Sketch the slope field for the differential equation \[\frac{dy}{dx} = y - x,\] and identify the qualitative behavior of solutions.

By Hand

A slope field (also called a direction field) is a picture of the right-hand side \(f(x, y)\) of the equation \(y' = f(x,y)\): at each point \((x, y)\) in the plane we draw a short line segment whose slope equals \(f(x, y) = y - x\).

Step 1 — Build a table of representative slopes.

It is helpful to first find the isoclines, curves along which the slope is constant. Setting \(y - x = c\) gives the family of lines \(y = x + c\). Along each such line every slope segment has the same slope \(c\).

Isocline \(y = x + c\)	Slope of segments
\(y = x - 2\)	\(-2\)
\(y = x - 1\)	\(-1\)
\(y = x\)	\(0\) (horizontal segments)
\(y = x + 1\)	\(1\)
\(y = x + 2\)	\(2\)

The isocline \(y = x\) (i.e. \(c = 0\)) is where the slope segments are horizontal.

Step 2 — Draw the segments.

Starting from the \(c = 0\) isocline \(y = x\), draw horizontal segments. Moving above this line (larger \(y - x\)) the slopes become increasingly positive; moving below it the slopes become increasingly negative.

Step 3 — Sketch solution curves.

Tracing along the slope segments suggests that solutions are attracted toward the line \(y = x + 1\). We can confirm this analytically: the general solution (found in Example 3 below) is \(y(x) = Ce^{x} + x + 1\), which for any finite \(C\) satisfies \(y(x) - (x+1) = Ce^x \to \pm\infty\) as \(x \to \infty\) (not bounded toward the line for \(C \neq 0\)). However, the particular solution \(C = 0\) is exactly \(y = x + 1\), the unique equilibrium line (straight-line solution) of this equation.

Tip

Isocline strategy. To sketch a slope field quickly, find the isoclines \(f(x,y) = c\) for several values of \(c\), draw the corresponding line-segment slopes along each isocline, then sketch a few representative solution curves by “following the flow.”

Using SymPy

We use SymPy to generate a fine grid of slope segments and plot the field.

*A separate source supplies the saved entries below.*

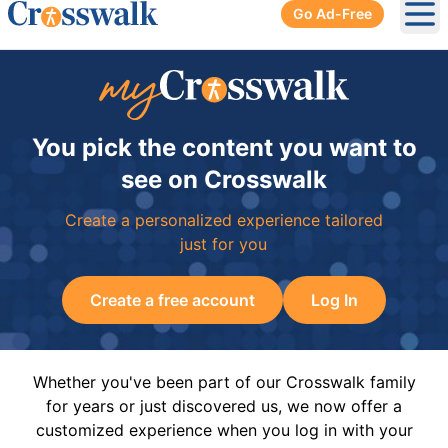
Go Ad-Free
Ope
You pick the content you want to
see on Crosswalk
Create a personalized experience tailored
just for you
Create a free account
Log In
Whether you've been part of our Crosswalk family
for years or just discovered us, we now offer a
customized experience when you log in with your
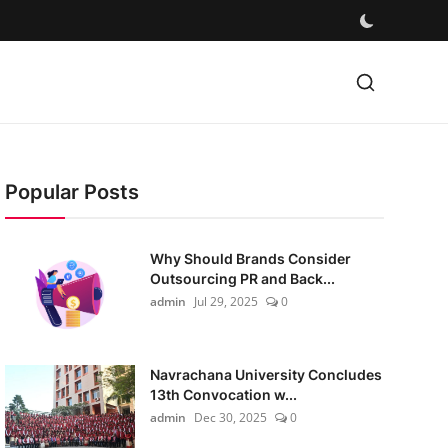
Popular Posts
Why Should Brands Consider
Outsourcing PR and Back...
admin
Jul 29, 2025
0
Navrachana University Concludes
13th Convocation w...
admin
Dec 30, 2025
0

x_vals = np.linspace(-3, 3, 20)
y_vals = np.linspace(-3, 3, 20)
X, Y = np.meshgrid(x_vals, y_vals)

# Right-hand side: f(x,y) = y - x
dY = Y - X
dX = np.ones_like(dY)

# Normalise for uniform arrow length
length = np.sqrt(dX**2 + dY**2)
dX_n = dX / length
dY_n = dY / length

fig, ax = plt.subplots(figsize=(6, 6))
ax.quiver(X, Y, dX_n, dY_n,
          angles='xy', scale=22, width=0.003,
          color='steelblue', alpha=0.75)

# Equilibrium line y = x + 1
x_line = np.linspace(-3, 3, 200)
ax.plot(x_line, x_line + 1, 'k--', lw=1.5, label=r'$y = x + 1$ (equil.)')

# A few representative solution curves  y = C e^x + x + 1
for C in [-3, -1, -0.5, 0.5, 1, 3]:
    y_sol = C * np.exp(x_line) + x_line + 1
    mask = np.abs(y_sol) < 4
    ax.plot(x_line[mask], y_sol[mask], color='tomato', lw=1.2, alpha=0.8)

ax.set_xlim(-3, 3)
ax.set_ylim(-3, 3)
ax.set_xlabel(r'$x$', fontsize=13)
ax.set_ylabel(r'$y$', fontsize=13)
ax.set_title(r"Slope field for $y' = y - x$", fontsize=13)
ax.legend(fontsize=10)
ax.set_aspect('equal')
plt.tight_layout()
plt.show()

Figure 1: Slope field for \(y' = y - x\). The dashed line \(y = x+1\) is the equilibrium (straight-line) solution \(y = x+1\).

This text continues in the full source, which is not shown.